#### DATA ####
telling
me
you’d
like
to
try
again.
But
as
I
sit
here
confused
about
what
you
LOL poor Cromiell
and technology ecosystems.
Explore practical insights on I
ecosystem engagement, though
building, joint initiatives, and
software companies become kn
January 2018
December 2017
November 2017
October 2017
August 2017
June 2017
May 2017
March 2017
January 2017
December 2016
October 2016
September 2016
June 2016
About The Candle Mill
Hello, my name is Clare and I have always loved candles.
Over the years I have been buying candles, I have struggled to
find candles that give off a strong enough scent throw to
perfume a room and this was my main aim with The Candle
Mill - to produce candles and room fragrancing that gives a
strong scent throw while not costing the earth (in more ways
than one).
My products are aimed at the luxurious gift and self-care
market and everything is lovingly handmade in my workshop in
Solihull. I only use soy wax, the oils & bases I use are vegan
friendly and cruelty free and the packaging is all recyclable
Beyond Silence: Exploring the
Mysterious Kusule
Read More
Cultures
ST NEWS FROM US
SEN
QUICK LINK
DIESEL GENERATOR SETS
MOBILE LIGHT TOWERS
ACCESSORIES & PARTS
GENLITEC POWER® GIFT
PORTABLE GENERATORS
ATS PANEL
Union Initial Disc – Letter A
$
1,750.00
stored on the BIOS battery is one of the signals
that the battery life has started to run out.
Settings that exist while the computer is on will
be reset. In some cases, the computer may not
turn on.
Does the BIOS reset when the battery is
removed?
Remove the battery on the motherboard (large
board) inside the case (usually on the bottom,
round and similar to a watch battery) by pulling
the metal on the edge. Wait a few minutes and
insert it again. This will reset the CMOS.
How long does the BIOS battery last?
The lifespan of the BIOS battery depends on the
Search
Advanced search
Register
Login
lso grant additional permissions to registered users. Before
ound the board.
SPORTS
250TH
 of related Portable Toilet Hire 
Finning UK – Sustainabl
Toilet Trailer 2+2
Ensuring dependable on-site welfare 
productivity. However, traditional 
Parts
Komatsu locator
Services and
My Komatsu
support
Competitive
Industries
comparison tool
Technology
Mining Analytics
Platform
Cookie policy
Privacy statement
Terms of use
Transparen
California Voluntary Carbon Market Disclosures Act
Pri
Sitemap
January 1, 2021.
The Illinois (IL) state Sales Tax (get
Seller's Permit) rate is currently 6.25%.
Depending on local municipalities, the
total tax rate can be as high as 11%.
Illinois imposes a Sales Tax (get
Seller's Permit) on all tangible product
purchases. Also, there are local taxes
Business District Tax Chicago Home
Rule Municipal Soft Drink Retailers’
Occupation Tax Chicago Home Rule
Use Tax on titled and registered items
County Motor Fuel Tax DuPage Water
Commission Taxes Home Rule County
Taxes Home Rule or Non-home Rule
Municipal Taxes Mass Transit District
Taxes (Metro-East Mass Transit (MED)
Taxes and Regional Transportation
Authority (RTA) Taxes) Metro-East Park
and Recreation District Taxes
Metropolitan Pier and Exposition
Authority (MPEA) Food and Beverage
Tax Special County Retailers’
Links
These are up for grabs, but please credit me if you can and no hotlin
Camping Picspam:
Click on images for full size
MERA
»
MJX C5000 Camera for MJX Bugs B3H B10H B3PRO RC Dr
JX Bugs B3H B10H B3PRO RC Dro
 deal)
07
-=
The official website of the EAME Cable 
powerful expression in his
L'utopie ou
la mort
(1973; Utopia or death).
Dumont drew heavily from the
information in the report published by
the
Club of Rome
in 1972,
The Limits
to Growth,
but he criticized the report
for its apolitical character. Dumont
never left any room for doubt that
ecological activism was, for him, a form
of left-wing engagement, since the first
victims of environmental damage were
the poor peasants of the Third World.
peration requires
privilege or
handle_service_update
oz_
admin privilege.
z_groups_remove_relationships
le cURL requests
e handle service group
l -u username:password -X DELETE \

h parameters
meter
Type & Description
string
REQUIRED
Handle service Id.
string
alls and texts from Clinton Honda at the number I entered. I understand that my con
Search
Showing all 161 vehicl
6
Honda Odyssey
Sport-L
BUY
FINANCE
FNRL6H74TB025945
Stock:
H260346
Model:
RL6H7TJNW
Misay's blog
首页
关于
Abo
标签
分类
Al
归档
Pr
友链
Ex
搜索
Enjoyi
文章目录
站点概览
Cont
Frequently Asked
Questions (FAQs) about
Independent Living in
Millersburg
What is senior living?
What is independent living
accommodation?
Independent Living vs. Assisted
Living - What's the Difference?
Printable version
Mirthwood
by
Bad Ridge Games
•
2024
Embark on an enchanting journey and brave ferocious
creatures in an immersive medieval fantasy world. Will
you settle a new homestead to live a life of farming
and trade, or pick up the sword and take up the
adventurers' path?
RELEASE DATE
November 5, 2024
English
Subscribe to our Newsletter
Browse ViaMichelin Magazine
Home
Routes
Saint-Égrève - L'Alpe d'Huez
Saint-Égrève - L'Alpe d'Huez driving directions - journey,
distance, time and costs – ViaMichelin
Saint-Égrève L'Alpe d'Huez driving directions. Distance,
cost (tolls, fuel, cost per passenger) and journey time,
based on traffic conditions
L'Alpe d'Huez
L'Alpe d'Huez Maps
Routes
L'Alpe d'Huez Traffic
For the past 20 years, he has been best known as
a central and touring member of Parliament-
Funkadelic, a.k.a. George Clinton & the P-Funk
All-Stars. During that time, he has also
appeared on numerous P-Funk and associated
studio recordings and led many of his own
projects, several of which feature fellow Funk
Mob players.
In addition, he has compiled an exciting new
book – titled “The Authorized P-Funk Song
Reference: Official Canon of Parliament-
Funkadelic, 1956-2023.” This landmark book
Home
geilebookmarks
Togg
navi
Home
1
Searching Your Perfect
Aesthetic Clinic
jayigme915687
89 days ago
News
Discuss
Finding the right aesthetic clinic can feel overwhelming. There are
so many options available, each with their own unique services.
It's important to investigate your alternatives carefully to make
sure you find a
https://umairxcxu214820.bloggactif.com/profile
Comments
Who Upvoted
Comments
####
GOAL OF THE EXERCISE: Gather each line of the listing containing the word "District" and show it.

RESPONSE AREA:
Business District Tax Chicago Home
Municipal Taxes Mass Transit District
and Recreation District Taxes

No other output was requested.